These days there are high-end hotels in Las Vegas that will sell you new versions of the luxurious sheets, pillows, and even toiletries that they stock their rooms with. But the casinos on their ground floors are a different story; no one wants to furnish their house with the gaudy trappings surrounding a roulette table.
Las Vegas Carpets was an exhibit by photographer Chris Maluszynski, no longer on display but captured in a Wired gallery here. Looking through them you wonder, why are all these patterns so awful? The article provides a possible answer:
Dave Schwartz, Director of the Center for Gaming Research at the University of Nevada Las Vegas...theorizes that "casino carpet is known as an exercise in deliberate bad taste that somehow encourages people to gamble."
via wired
Comments
I always thought it was to help hide any stains or spills. But that makes just as much sense.
Maybe Dave Schwartz should not be talking about something that he really doesn't know. Maybe they should have talked to the Director of Interior Design or Architectural Design at UNLV before him; the people who actually design these floors. I could throw my expertise in... I'm an architectural designer for one of the major casino design firms in Vegas; also previously worked at two other Casino design firms. The carpet design is to make the walking person that is looking downwards nauseated until that person looks up from the ground or forward to see all the slot machines and casino games hoping that they see or hear the excitement from other gamblers hoping they will gamble too.

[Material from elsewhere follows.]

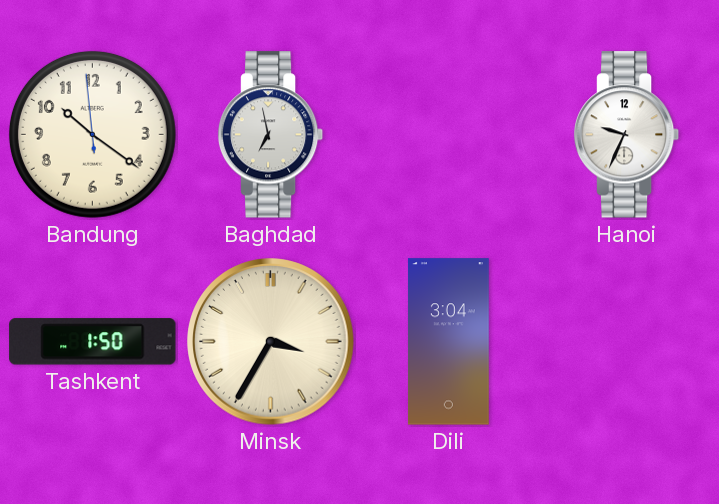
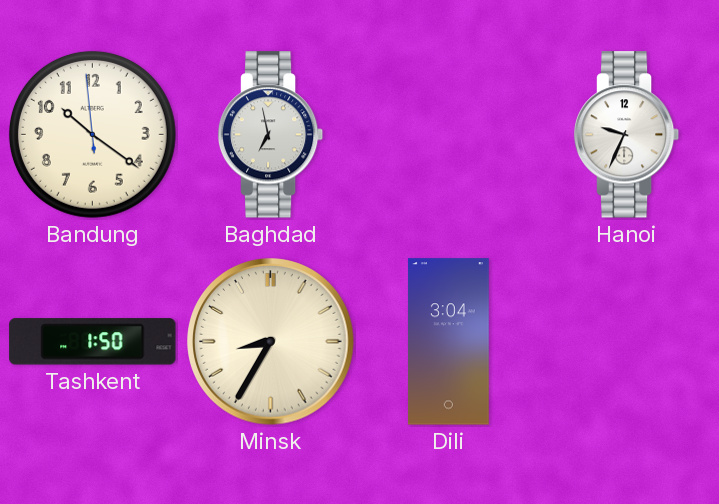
Minsk: 3:35 -> 8:35
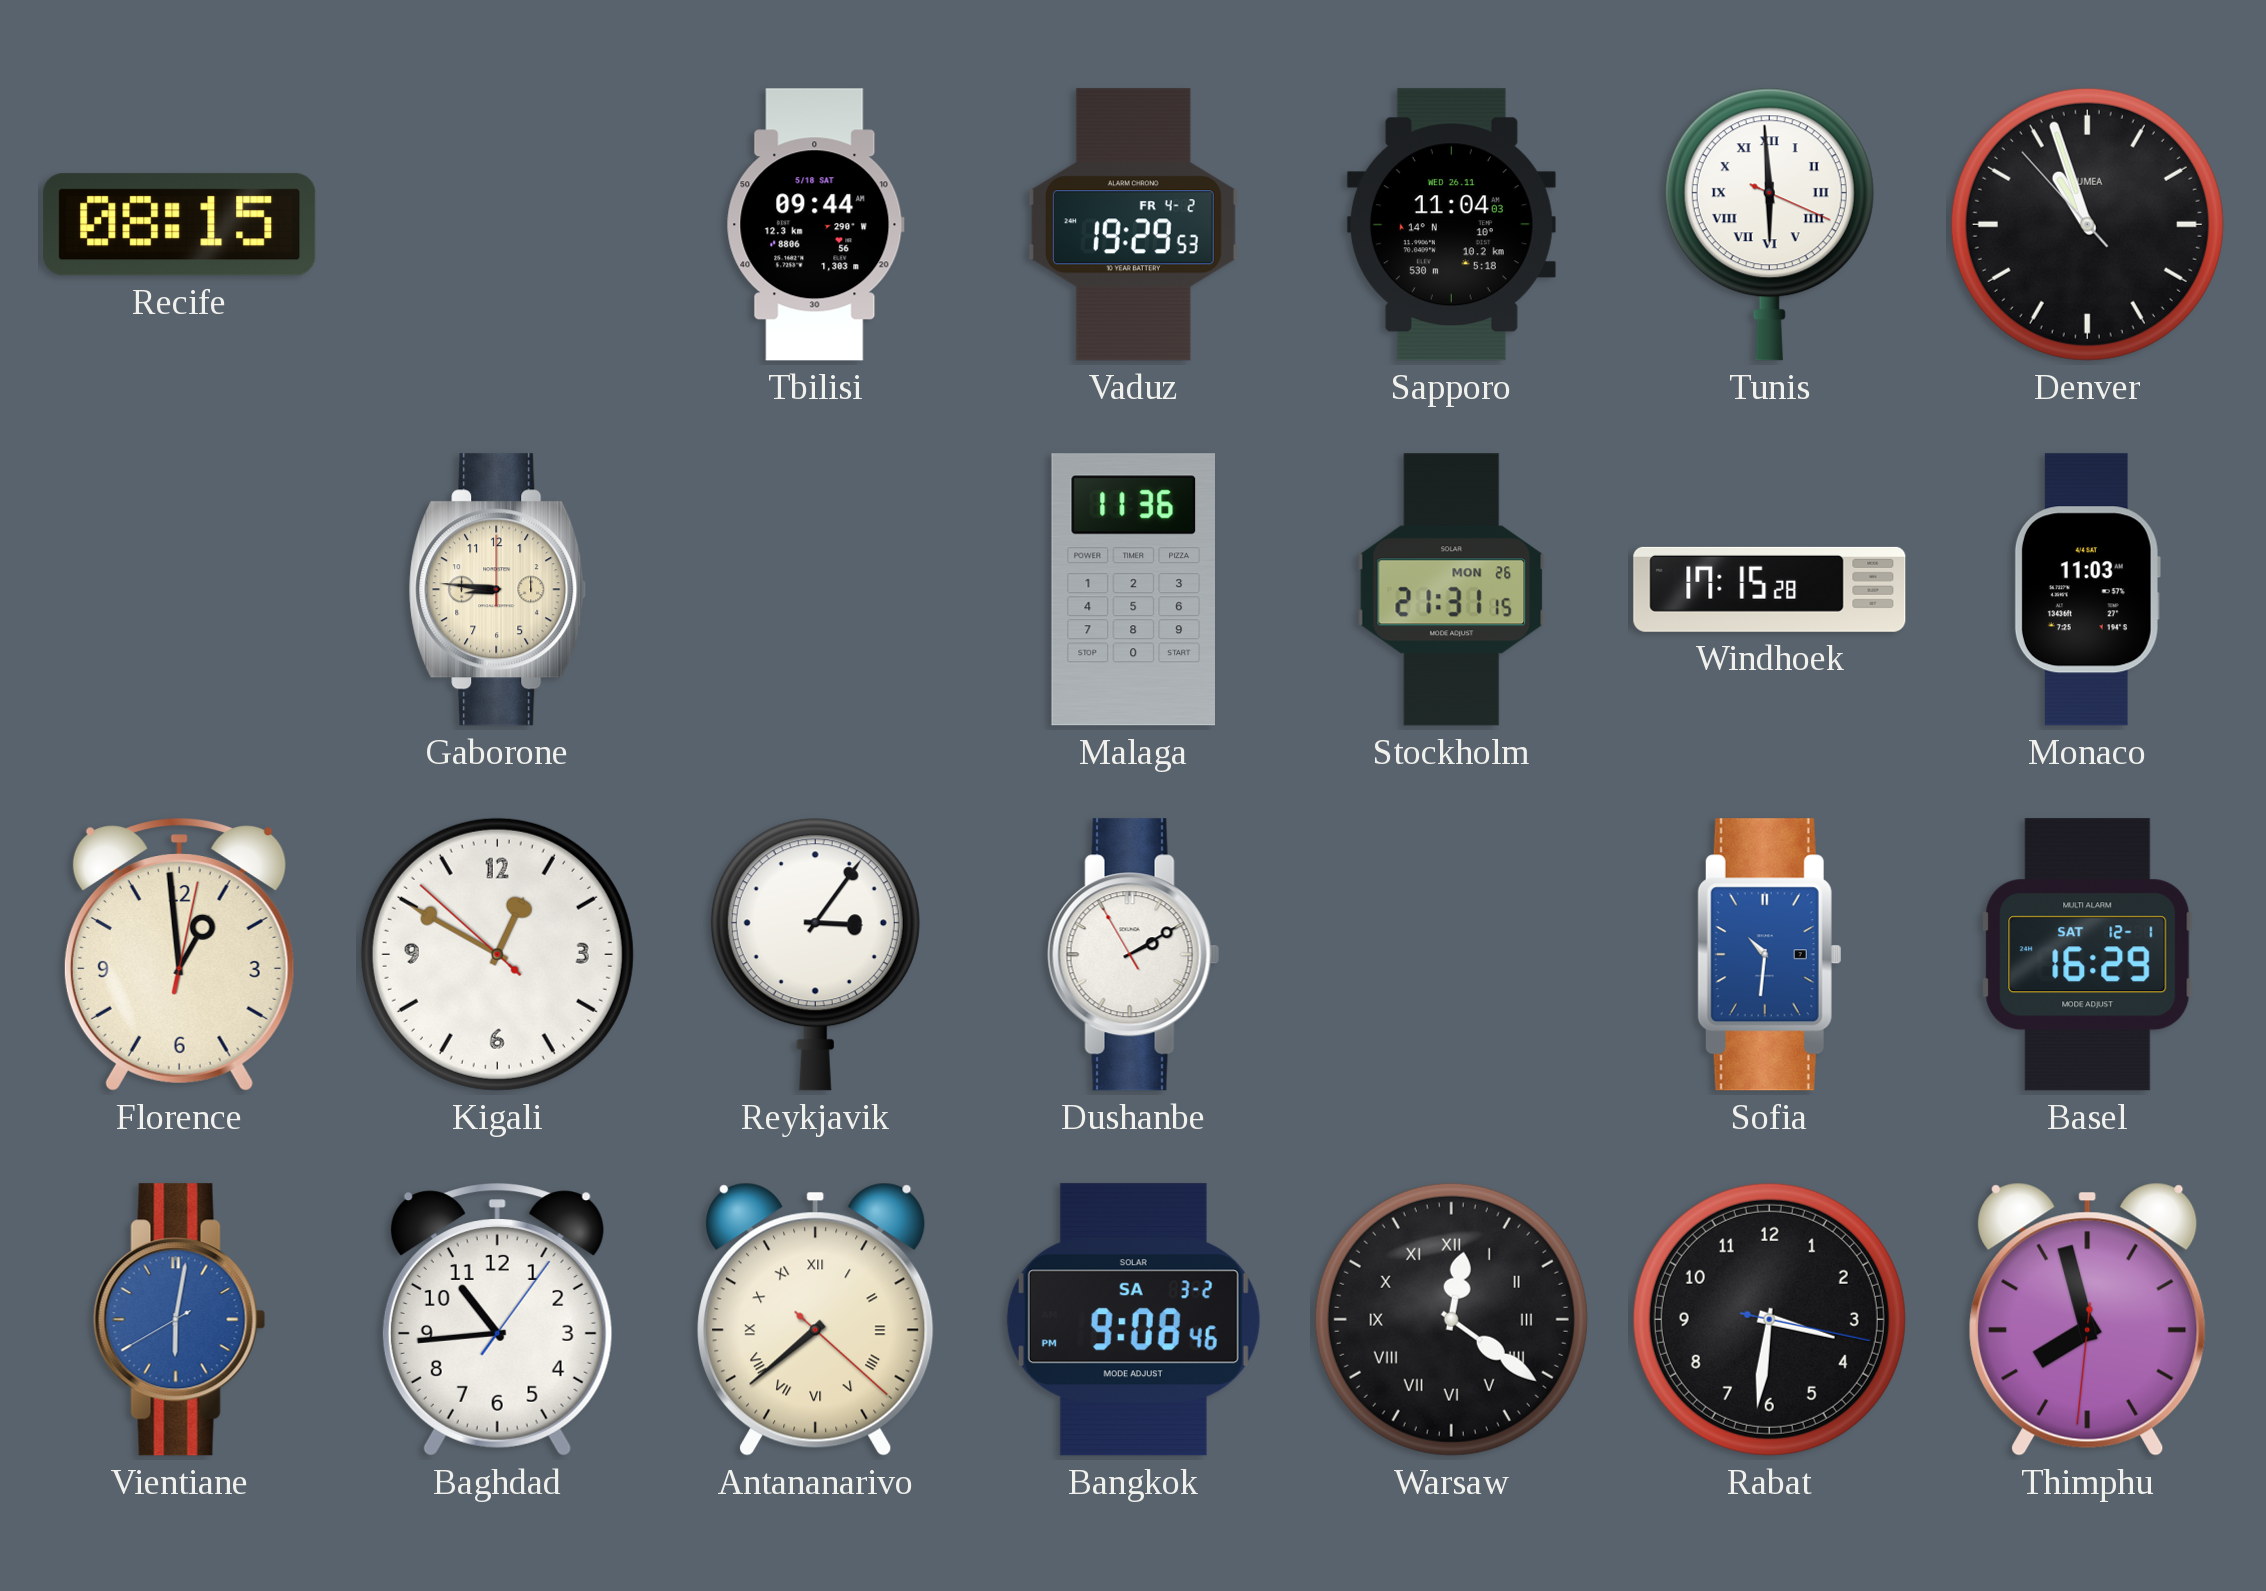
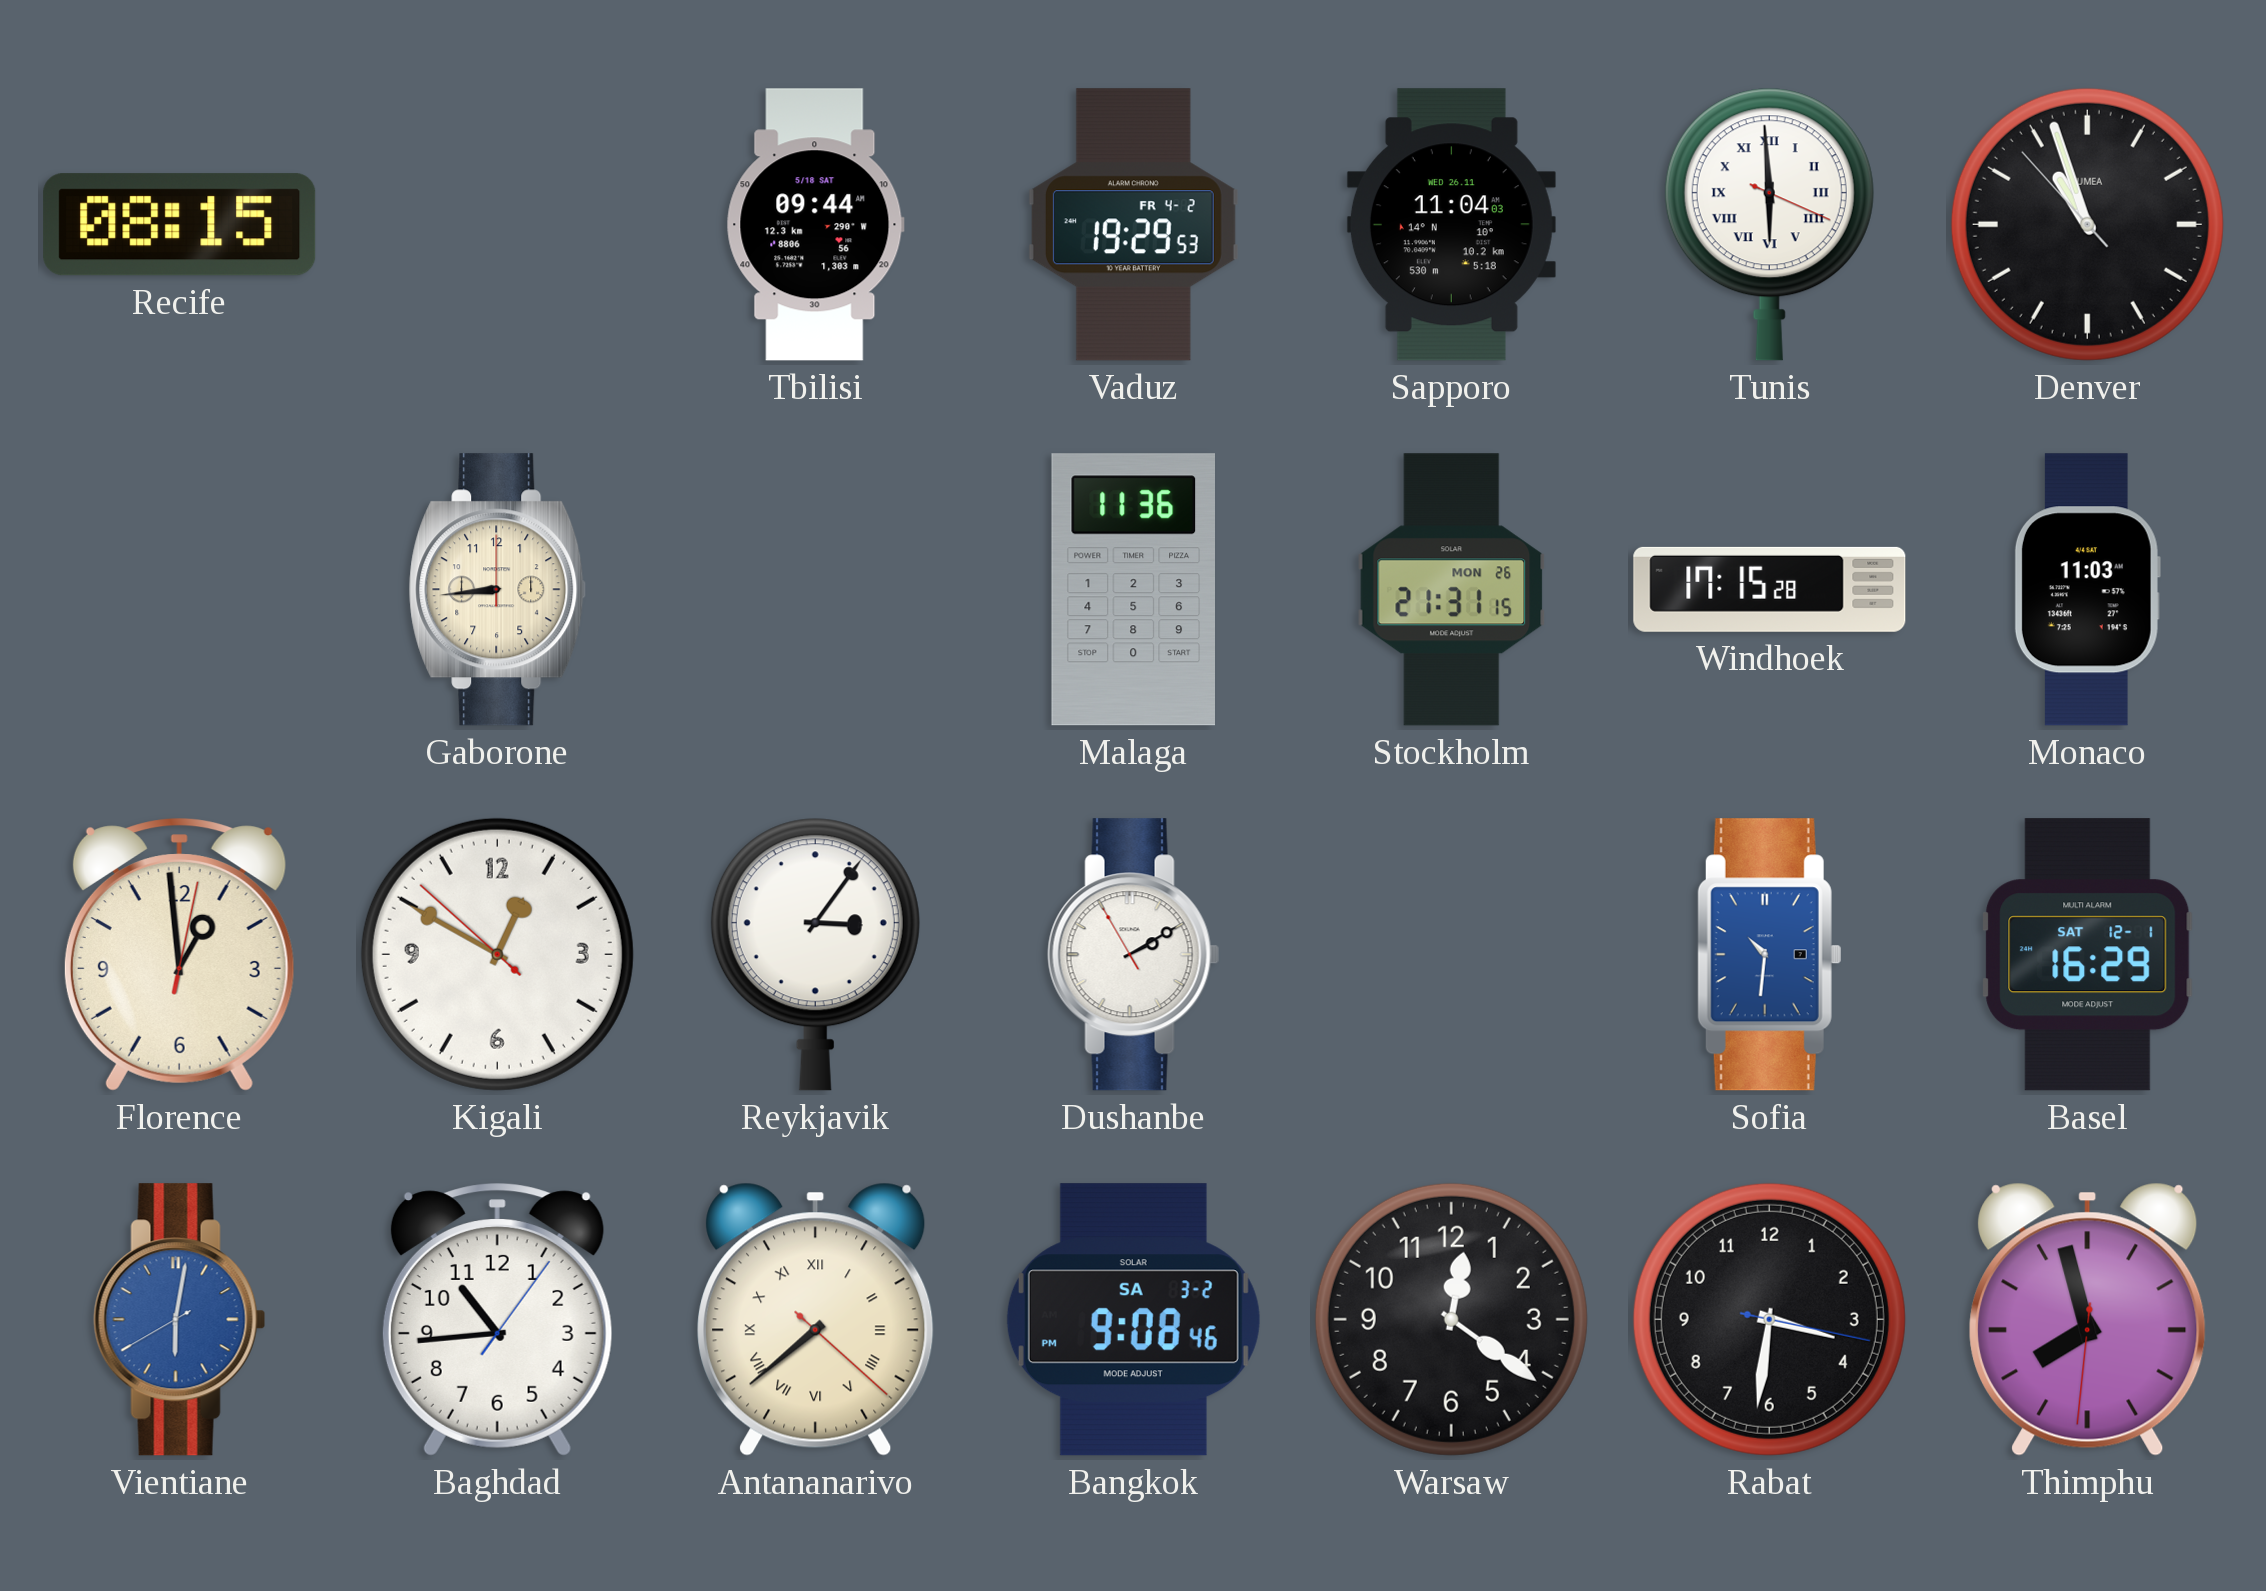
Gaborone: 8:46 -> 8:44
Warsaw numerals: Roman -> Arabic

It was my understanding that the carpet is non-aesthetic, but that it was made to disorient you. Thanks for the tip TDP!
Here's a gallery of more rugs from Vegas casinos -- pop quiz style. http://bit.ly/cxa1IR
The carpets are ugly for the same reasons there are no clocks or windows, casino staff are instructed never to say "good morning" to a guest, and there is indoor smoking.
You are not reminded to leave nor wanted to even see an exit.
They want you to stay and, ahem, "game".
It also has the benefit of disguising dropped poker chips, so they can be picked up be keen-eyed casino staff. The nightclub bussy within me knows these things.